Когда Артур Дэнис вышел из изолятора, он рассказывал: «Ты же знаешь Лобанова?» – При этом он выразительно смотрел на стол, где стоял громадный грязный чайник, и показывал: «Кулаки у него как чайник… Как поймал он меня за душу, как врезал – я на том свете. Опять врезал – нет, смотрю, на этом. И так, сука, бил – выколотил из меня то, что я еще в детском садике кушал!» Позже я встречу Володю Денисова – Артура Дэниса на одном из штрафняков, на Случайном. Наверное, он там остался навсегда.
Был такой уполномоченный – Кум Песочный. Кличку свою он заработал, пообещав заключенным, что на Новый год им испекут песочники из теста, посыпанного сахаром, как расписывал кум. Л к празднику и хлеб забыли привезти. Какие там песочники! Лагерь три дня сидел без хлеба. А прозвище осталось.

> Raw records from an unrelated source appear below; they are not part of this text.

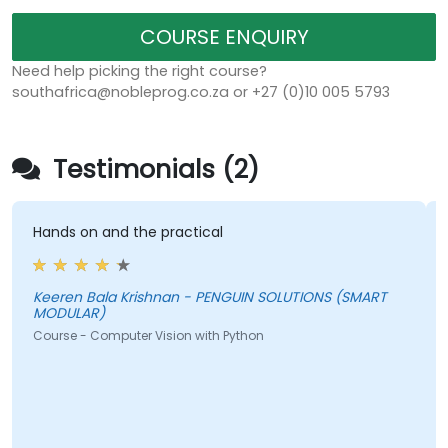
COURSE ENQUIRY
Need help picking the right course?
southafrica@nobleprog.co.za or +27 (0)10 005 5793
Testimonials (2)
Hands on and the practical
Keeren Bala Krishnan - PENGUIN SOLUTIONS (SMART
MODULAR)
Course - Computer Vision with Python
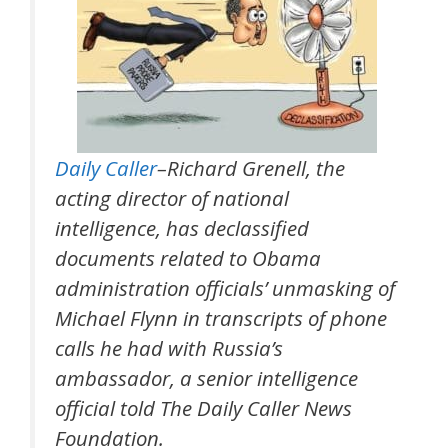
Daily Caller
–Richard Grenell, the
acting director of national
intelligence, has declassified
documents related to Obama
administration officials’ unmasking of
Michael Flynn in transcripts of phone
calls he had with Russia’s
ambassador, a senior intelligence
official told The Daily Caller News
Foundation.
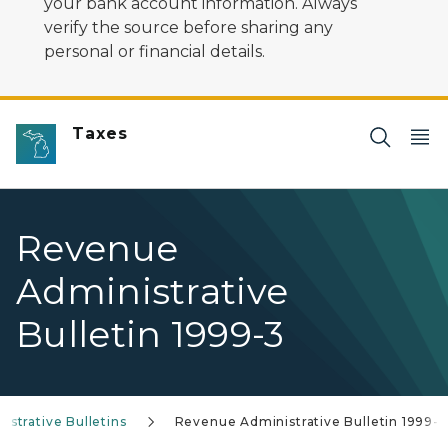
your bank account information. Always
verify the source before sharing any
personal or financial details.
Taxes
Revenue
Administrative
Bulletin 1999-3
strative Bulletins
Revenue Administrative Bulletin 1999-3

Кум Песочный ненавидел меня, а я его, вероятно, еще больше. Увидев его около десятой камеры, которая была открыта, я успел выпалить ему весь запас отборных слов, что слышал за эти годы в лагерях. Надо же было все это услышать Людмиле Николаевне Рыжовой, начальнице санчасти, и откуда только она взялась в коридоре. Как и большинство врачей, она ко мне относилась с симпатией, мы беседовали о книгах… Прижав к груди сцепленные в пальцах руки, Людмила Николаевна выдохнула: «Туманов! Если бы кто-то мне сказал, что вы можете такое произнести, я бы не поверила».

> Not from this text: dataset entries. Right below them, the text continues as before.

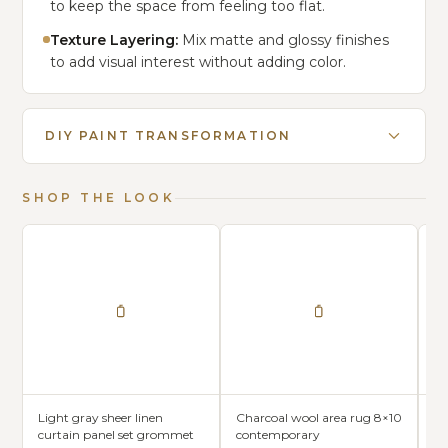
to keep the space from feeling too flat.
Texture Layering:
Mix matte and glossy finishes
to add visual interest without adding color.
DIY PAINT TRANSFORMATION
SHOP THE LOOK
Light gray sheer linen
Charcoal wool area rug 8×10
Sl
curtain panel set grommet
contemporary
fa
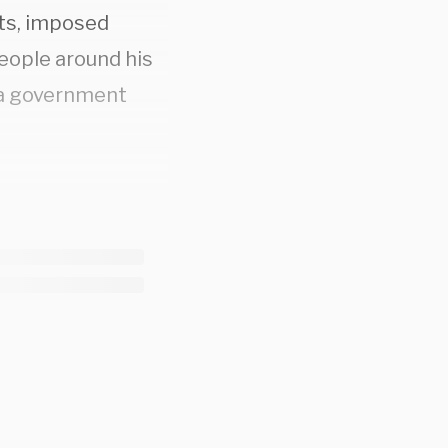
hts, imposed
people around his
e a government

Лагерники, особенно те из них, кто часто попадал в БУРы и изоляторы, в знак протеста против действий администрации иногда объявляли голодовку, пытаясь вовлечь в нее массы заключенных. Бывало, кто-то выкрикнет: «Давай объявим голодовку!», второй его поддержит, но камера обычно молчит, понимая, что это ни к чему не приведет. Остановить развитие событий бывает невозможно. Попробуй возразить – и услышишь в свой адрес: «Что, дешевишь, кишка?!» И много другого, оскорбительного. Поэтому с инициаторами соглашаются: давай голодовку! Стучат в дверь, вызывают ответдежурного… Я был свидетелем многих таких моментов. «Объявляем голодовку!» – говорят. Прищурясь, дежурный отвечает с улыбкой: «Жрать захотите – скажете!» – захлопывает кормушку и уходит.
Мы уже годами голодные, но самые страшные все-таки первые три дня: вообще ничего не есть. Потом становится легче, с каждым днем пропадает аппетит, а когда наступают шестые, седьмые, восьмые сутки, многие начинают вспоминать, что и раньше были голодовки, в других лагерях, но ни к чему не приводили. Даже если умудрялись выбрасывать плакаты: «Да здравствует Советская власть! Долой беззаконие!» Я наблюдал эти сцены, когда некоторые уже не шевелились, а те, кто громче всех призывал к голодовке, начинали понимать, что и они могут умереть бессмысленно, как многие уже умирали в такой ситуации в других лагерях Союза, да и здесь, на Колыме. И начинали терять воинственность.